-------- Data for this exercise
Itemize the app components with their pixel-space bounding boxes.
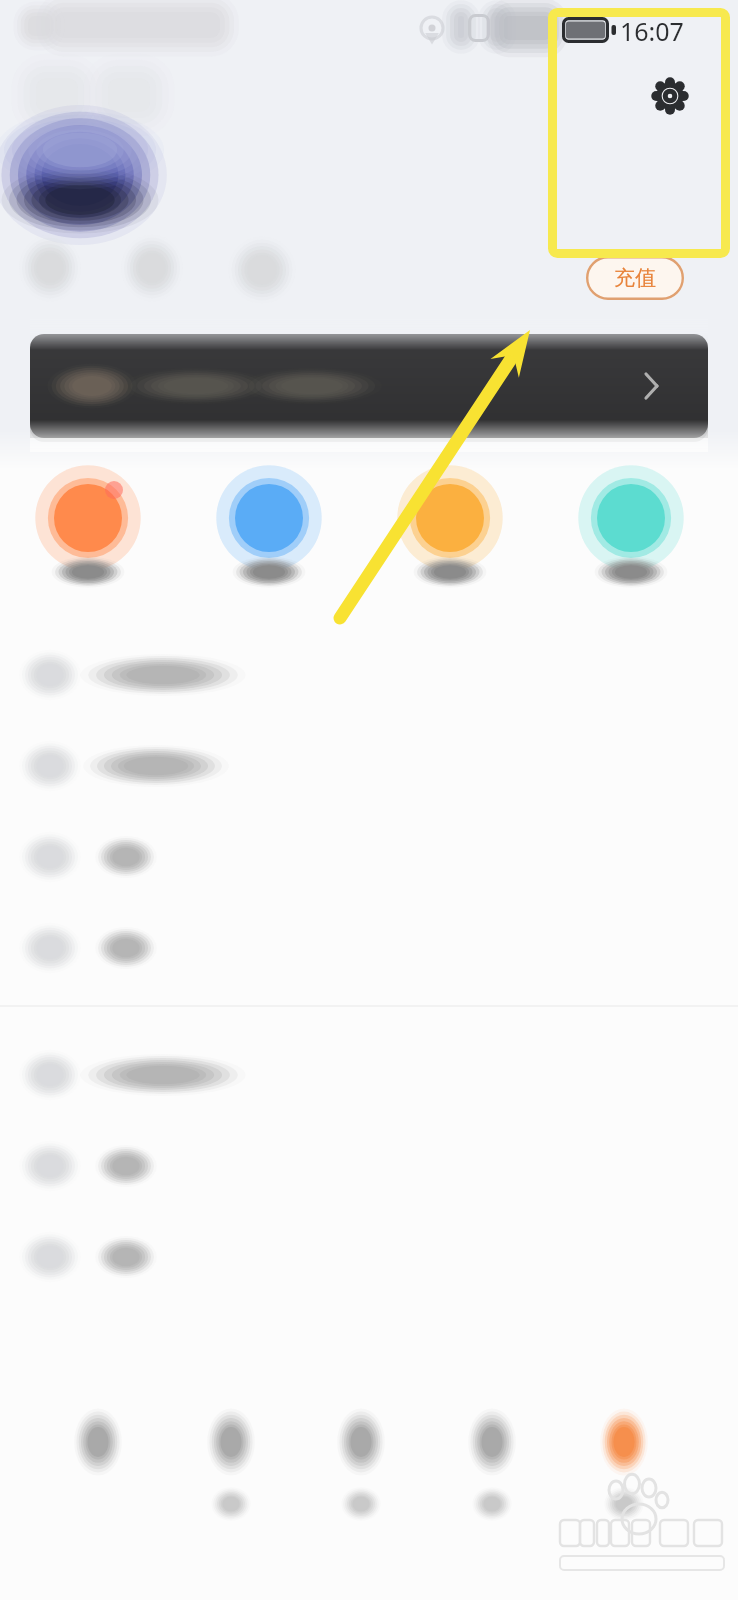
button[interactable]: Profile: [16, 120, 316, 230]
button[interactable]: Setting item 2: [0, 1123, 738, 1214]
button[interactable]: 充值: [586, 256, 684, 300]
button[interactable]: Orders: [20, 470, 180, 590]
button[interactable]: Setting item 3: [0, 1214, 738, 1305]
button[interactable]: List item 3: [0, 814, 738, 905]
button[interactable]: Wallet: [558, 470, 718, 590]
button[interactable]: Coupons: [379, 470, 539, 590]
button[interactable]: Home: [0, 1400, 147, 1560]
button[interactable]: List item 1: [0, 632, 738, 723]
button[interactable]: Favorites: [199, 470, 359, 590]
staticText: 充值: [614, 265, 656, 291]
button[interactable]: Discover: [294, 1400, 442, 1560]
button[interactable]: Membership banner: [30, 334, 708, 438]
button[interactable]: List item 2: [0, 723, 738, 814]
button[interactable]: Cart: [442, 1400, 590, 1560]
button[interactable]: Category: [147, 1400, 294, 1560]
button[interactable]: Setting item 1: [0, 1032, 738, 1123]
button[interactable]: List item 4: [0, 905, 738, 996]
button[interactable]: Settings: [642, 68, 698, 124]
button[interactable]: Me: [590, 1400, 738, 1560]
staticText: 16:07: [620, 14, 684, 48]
----------------
#### [Exercise]
Apply a filter for "staticText" to the entries and show each line that passes.

#### [Solution to the exercise]
staticText: 充值: [614, 265, 656, 291]
staticText: 16:07: [620, 14, 684, 48]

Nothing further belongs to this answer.